How changing the environment can change child behaviour
The environment around your child can influence his behaviour, so changing the environment can help to change your child’s behaviour.
The environment includes the physical things around your child, as well as where and when your child does things, and what your child is asked to do.
But often the environment has things that trigger unwanted behaviour in children. So when you’ve got a child behaviour problem, it’s a good idea to look at what’s going on in your child’s environment. For example, it’s normal for children to:
- experiment with household objects you don’t want them to have
- explore new surroundings, even when it isn’t safe
- have tantrums when they’re tired
- not want to share their favourite toys
- not do what you ask if they don’t understand what you’re asking.
The environment around your child has lots of possibilities, which means there are lots of possibilities for changing it too. For example, you can change the physical environment, move the location of your child’s activities, move your child or others, change the scheduling or timing of what your child is doing, or change the way you ask your child to do things.
Changing your child’s physical environment
Here are some ideas for changing the physical things in your child’s environment to help your child behave the way you want.
- Move fragile or expensive items out of sight and reach of little fingers – this is important for safety as well as good behaviour.
- Consider your children’s sleep arrangements. For example, sleeping your baby in a cot for as long as possible can prevent early problems with getting out of bed. If your children share a room and sometimes keep each other awake, moving one child to another bedroom to settle can help.
- Make sure screens like tablets and TVs are off when you need your child to focus on something like getting ready for school in the morning.
Out and about
- Choose an outside table at a restaurant. You’ll be less stressed, and children’s laughter, talking and moving around is less likely to cause discomfort to others.
- Have one parent sit between two children in the back seat of the car. This might prevent fighting on a long car drive.
- If you’re planning a family day out, look for places that have things that both you and your children will enjoy – for example, a playground for the children and a coffee cart for you, or a cycle path and shady picnic spot for all of you.
Toys and belongings
- Install a child gate on the door of an older sibling’s room. This will give the older child some time playing with toys, undisturbed by a younger sibling.
- Put your child’s favourite toys in a place that she can reach. This way she won’t be tempted to climb or get into unsafe places when she’s looking for her toys. Similarly, keep toys that need your help for times when you can be around to play with your child.
- Help children choose and put away toys they might not want to share with visiting children.
We moved all the grown-up stuff from the lower levels of our bookshelves. Grown-up books, breakable things and dangerous stuff went away, and we replaced it all with children’s books, soft toys and household stuff that the kids could play with, like plastic containers. And we attached the bookshelves to the walls too, so the kids could help themselves to things but stay safe at the same time.

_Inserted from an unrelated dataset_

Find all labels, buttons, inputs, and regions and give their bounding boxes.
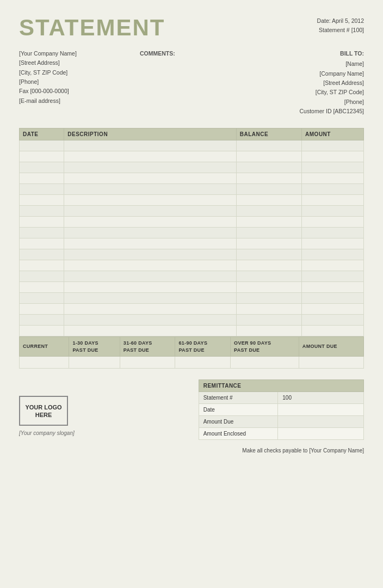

– Catherine, mother of two
Changing the timing of activities in your child’s environment
You can change your child’s environment by changing when things happen. Here are some ideas:
- Encourage quiet, calming activities before bedtime.
- Take your child grocery shopping after an afternoon nap.
- Get up earlier to reduce pressure and stress in the morning rush for school.
- Start bath time earlier to avoid tantrums about getting out of the bath.
- Plan frequent breaks on a long car drive.
Keeping the environment interesting and stimulating
- Put together a bag of special activities to take on long car trips or to other places where your child needs to wait, like the doctor’s waiting room.
- Involve your child in shopping by letting him put things in the trolley, look for items, or pay at the checkout.
- Put on a music DVD or a CD, or get your child started on an activity like colouring in, before you make a telephone call.
Our children love books. When they were little, they liked to keep a stack of books next to their favourite reading chair. We changed some of the books in the stack every few days, so it always had some books that they hadn’t seen for a while. Even now that they’re older they like to have a changing stack of books by their beds.